- Po Neapolu i okolicach jeżdżą tysiące pojazdów z polskimi tablicami rejestracyjnymi, chociaż żaden z tych pojazdów nigdy nie był w Polsce
- Mechanizm tzw. procederu włoskiego polega na rejestracji pojazdów w Polsce, co pozwala obniżyć koszty ubezpieczenia
- Polscy ubezpieczyciele ponoszą straty, a koszty oszustw wpływają na wyższe składki dla polskich kierowców
- Dużo czytania, a mało czasu? Sprawdź skrót artykułu
Neapol kryje w sobie zaskakujący motoryzacyjny fenomen. Wystarczy wybrać się na krótki spacer po mieście, aby zauważyć dziesiątki samochodów i jednośladów z polskimi tablicami rejestracyjnymi. Ale co ciekawe, pojazdy te nie różnią się znacząco od tych używanych we Włoszech i nic dziwnego, bo tak naprawdę nigdy nie były w naszym kraju. Jak to możliwe, że ok. 35 tys. aut i skuterów poruszających się po Neapolu i okolicach nigdy nie widziała polskich dróg?
Poznaj kontekst z AI
Afera z polskimi tablicami w Neapolu. Jak działa tzw. proceder włoski?

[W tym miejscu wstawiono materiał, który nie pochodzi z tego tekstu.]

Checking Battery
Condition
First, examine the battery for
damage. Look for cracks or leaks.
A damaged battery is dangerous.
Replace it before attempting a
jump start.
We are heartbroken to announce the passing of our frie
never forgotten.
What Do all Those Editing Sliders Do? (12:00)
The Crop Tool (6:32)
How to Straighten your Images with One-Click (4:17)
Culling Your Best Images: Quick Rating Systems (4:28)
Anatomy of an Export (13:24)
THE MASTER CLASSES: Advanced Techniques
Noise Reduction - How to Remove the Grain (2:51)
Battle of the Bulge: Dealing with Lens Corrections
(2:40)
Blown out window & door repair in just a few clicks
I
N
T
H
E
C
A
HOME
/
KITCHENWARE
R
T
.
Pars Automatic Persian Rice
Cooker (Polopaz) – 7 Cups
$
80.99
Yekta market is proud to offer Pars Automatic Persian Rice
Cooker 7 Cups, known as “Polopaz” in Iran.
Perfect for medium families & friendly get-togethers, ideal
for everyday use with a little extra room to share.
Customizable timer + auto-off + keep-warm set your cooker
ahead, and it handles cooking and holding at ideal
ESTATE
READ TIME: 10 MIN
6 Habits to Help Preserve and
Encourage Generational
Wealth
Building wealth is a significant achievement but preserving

Serwis money.pl przypomina, że już w październiku 2024 r. włoska agencja ANSA poinformowała o konfiskacie przesyłki zawierającej ponad 20 polskich tablic rejestracyjnych oraz dokumentów pojazdów. Akcja Guardia di Finanza była odpowiedzią na coraz bardziej powszechny proceder, który nie tylko uderza w budżet Włoch, ale także wpływa na polski rynek ubezpieczeń.

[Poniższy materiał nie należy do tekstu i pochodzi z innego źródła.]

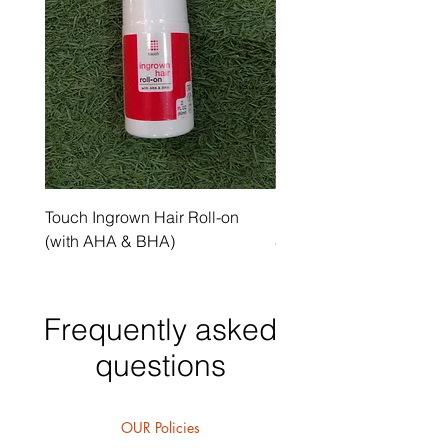
Touch Ingrown Hair Roll-on
Uncover Licorice Root 
(with AHA & BHA)
Spot Serum
Frequently asked
questions
OUR Policies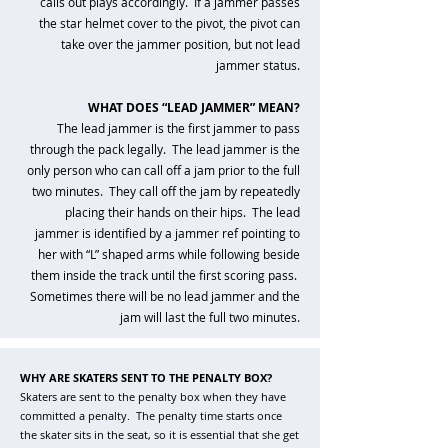
calls out plays accordingly. If a jammer passes
the star helmet cover to the pivot, the pivot can
take over the jammer position, but not lead
jammer status.
WHAT DOES “LEAD JAMMER” MEAN?
The lead jammer is the first jammer to pass
through the pack legally. The lead jammer is the
only person who can call off a jam prior to the full
two minutes. They call off the jam by repeatedly
placing their hands on their hips. The lead
jammer is identified by a jammer ref pointing to
her with “L” shaped arms while following beside
them inside the track until the first scoring pass.
Sometimes there will be no lead jammer and the
jam will last the full two minutes.​
WHY ARE SKATERS SENT TO THE PENALTY BOX?
Skaters are sent to the penalty box when they have
committed a penalty. The penalty time starts once
the skater sits in the seat, so it is essential that she get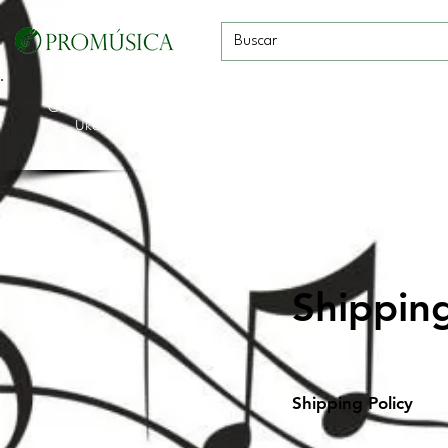
Guitarras, Bajos y
Cuerdas con
Vientos
Baterías
Ukeleles
arco
Shippin
Shipping Policy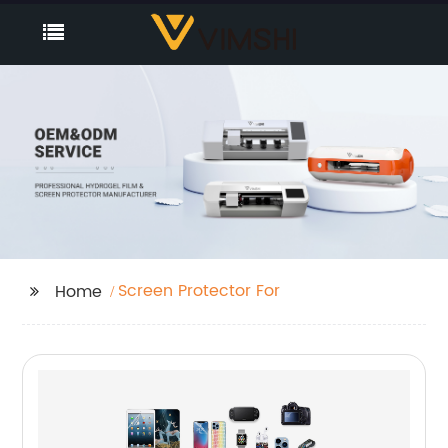
Screen Protector For
Home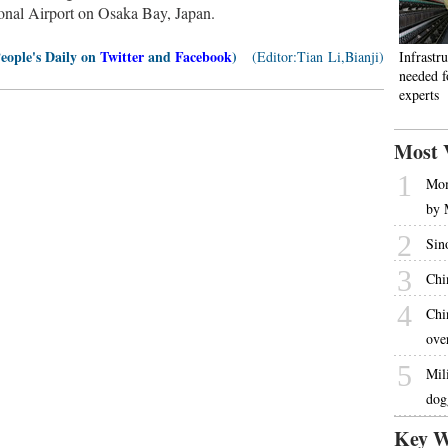
tional Airport on Osaka Bay, Japan.
People's Daily on
Twitter
and
Facebook
)
(Editor:Tian Li,Bianji)
Infrastru
needed fo
experts
Most 
1
Mom
by 
2
Sin
3
Chi
4
Chi
ove
5
Mil
dog
Key W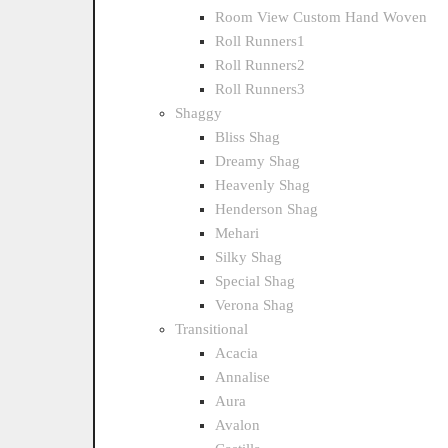
Room View Custom Hand Woven
Roll Runners1
Roll Runners2
Roll Runners3
Shaggy
Bliss Shag
Dreamy Shag
Heavenly Shag
Henderson Shag
Mehari
Silky Shag
Special Shag
Verona Shag
Transitional
Acacia
Annalise
Aura
Avalon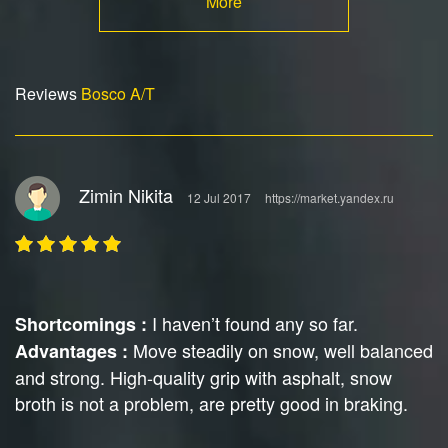
More
Reviews
Bosco A/T
Zimin Nikita
12 Jul 2017
https://market.yandex.ru
I haven’t found any so far.
Shortcomings :
Move steadily on snow, well balanced
Advantages :
and strong. High-quality grip with asphalt, snow
broth is not a problem, are pretty good in braking.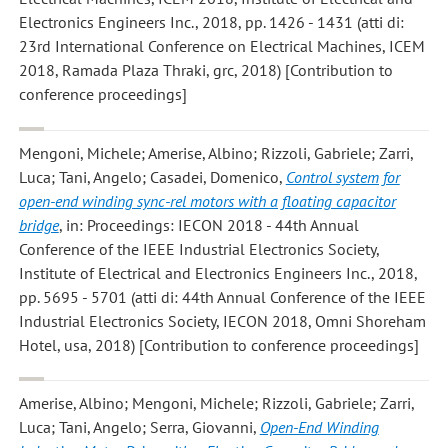
Electronics Engineers Inc., 2018, pp. 1426 - 1431 (atti di:
23rd International Conference on Electrical Machines, ICEM
2018, Ramada Plaza Thraki, grc, 2018) [Contribution to
conference proceedings]
Mengoni, Michele; Amerise, Albino; Rizzoli, Gabriele; Zarri,
Luca; Tani, Angelo; Casadei, Domenico
,
Control system for
open-end winding sync-rel motors with a floating capacitor
bridge
, in: Proceedings: IECON 2018 - 44th Annual
Conference of the IEEE Industrial Electronics Society,
Institute of Electrical and Electronics Engineers Inc., 2018,
pp. 5695 - 5701 (atti di: 44th Annual Conference of the IEEE
Industrial Electronics Society, IECON 2018, Omni Shoreham
Hotel, usa, 2018) [Contribution to conference proceedings]
Amerise, Albino; Mengoni, Michele; Rizzoli, Gabriele; Zarri,
Luca; Tani, Angelo; Serra, Giovanni
,
Open-End Winding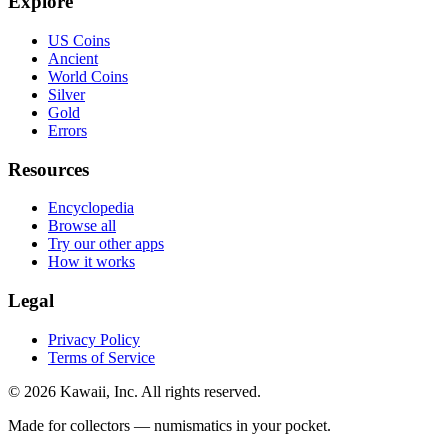
Explore
US Coins
Ancient
World Coins
Silver
Gold
Errors
Resources
Encyclopedia
Browse all
Try our other apps
How it works
Legal
Privacy Policy
Terms of Service
©
2026
Kawaii, Inc. All rights reserved.
Made for collectors — numismatics in your pocket.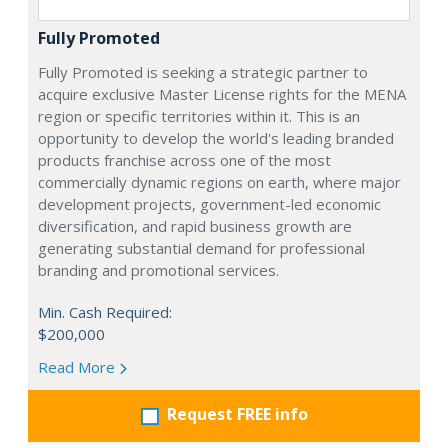
Fully Promoted
Fully Promoted is seeking a strategic partner to
acquire exclusive Master License rights for the MENA
region or specific territories within it. This is an
opportunity to develop the world's leading branded
products franchise across one of the most
commercially dynamic regions on earth, where major
development projects, government-led economic
diversification, and rapid business growth are
generating substantial demand for professional
branding and promotional services.
Min. Cash Required:
$200,000
Read More
Request FREE info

Mechanizm tzw. procederu włoskiego jest stosunkowo prosty, ale skuteczny. Włosi rejestrują swoje pojazdy w Polsce, korzystając z usług pośredników. Formalnym właścicielem samochodu lub skutera staje się polska firma, która również wykupuje polisę OC. Następnie pojazd "użyczany" jest użytkownikowi we Włoszech. Dzięki temu właściciele pojazdów z Neapolu płacą znacznie niższe składki – w Polsce średni koszt OC w 2024 r. wynosił 538 zł, we Włoszech już ponad 600 euro (ponad 2,5 tys. zł), a w Neapolu nawet ponad 1100 euro (ponad 4,6 tys. zł).
- Przeczytaj także: Prezydent niespodziewanie zawetował ustawę. Kierowcy mogą to odczuć już w styczniu
Jakie są skutki "procederu włoskiego" dla polskiego rynku ubezpieczeniowego?

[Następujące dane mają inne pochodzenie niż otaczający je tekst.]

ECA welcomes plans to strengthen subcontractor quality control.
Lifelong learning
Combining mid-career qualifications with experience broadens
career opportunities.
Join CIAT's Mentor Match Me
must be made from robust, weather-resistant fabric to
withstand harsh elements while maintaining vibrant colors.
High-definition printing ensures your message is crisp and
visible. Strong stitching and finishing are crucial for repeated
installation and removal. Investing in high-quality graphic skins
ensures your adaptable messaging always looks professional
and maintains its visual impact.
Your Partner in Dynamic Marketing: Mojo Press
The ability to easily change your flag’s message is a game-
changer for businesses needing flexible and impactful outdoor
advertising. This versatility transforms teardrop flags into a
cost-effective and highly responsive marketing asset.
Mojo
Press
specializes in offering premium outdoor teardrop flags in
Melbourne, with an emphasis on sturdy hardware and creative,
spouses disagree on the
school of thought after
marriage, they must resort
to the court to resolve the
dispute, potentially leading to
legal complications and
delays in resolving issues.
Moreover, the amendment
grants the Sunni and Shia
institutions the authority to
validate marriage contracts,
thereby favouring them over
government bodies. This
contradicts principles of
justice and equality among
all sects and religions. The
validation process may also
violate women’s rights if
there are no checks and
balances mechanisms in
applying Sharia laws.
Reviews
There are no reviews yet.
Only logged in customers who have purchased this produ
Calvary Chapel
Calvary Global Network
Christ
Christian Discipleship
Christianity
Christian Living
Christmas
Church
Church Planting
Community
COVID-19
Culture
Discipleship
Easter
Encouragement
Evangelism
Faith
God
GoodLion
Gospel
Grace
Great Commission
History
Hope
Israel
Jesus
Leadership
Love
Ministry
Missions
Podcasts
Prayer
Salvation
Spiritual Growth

Jak wytłumaczył money.pl Artur Dziekański, rzecznik Polskiej Izby Ubezpieczeń (PIU), polscy ubezpieczyciele nie są w stanie przewidzieć rzeczywistego ryzyka związanego z użytkowaniem takich pojazdów we Włoszech. Ponadto mechanizm ten pozwala unikać innych kosztów, takich jak włoski podatek od posiadania pojazdów (tzw. bollo auto), ale też mandatów drogowych, np. z fotoradarów, opłat za parkowanie lub kar w przypadku spowodowania kolizji drogowej i ucieczki z miejsca zdarzenia.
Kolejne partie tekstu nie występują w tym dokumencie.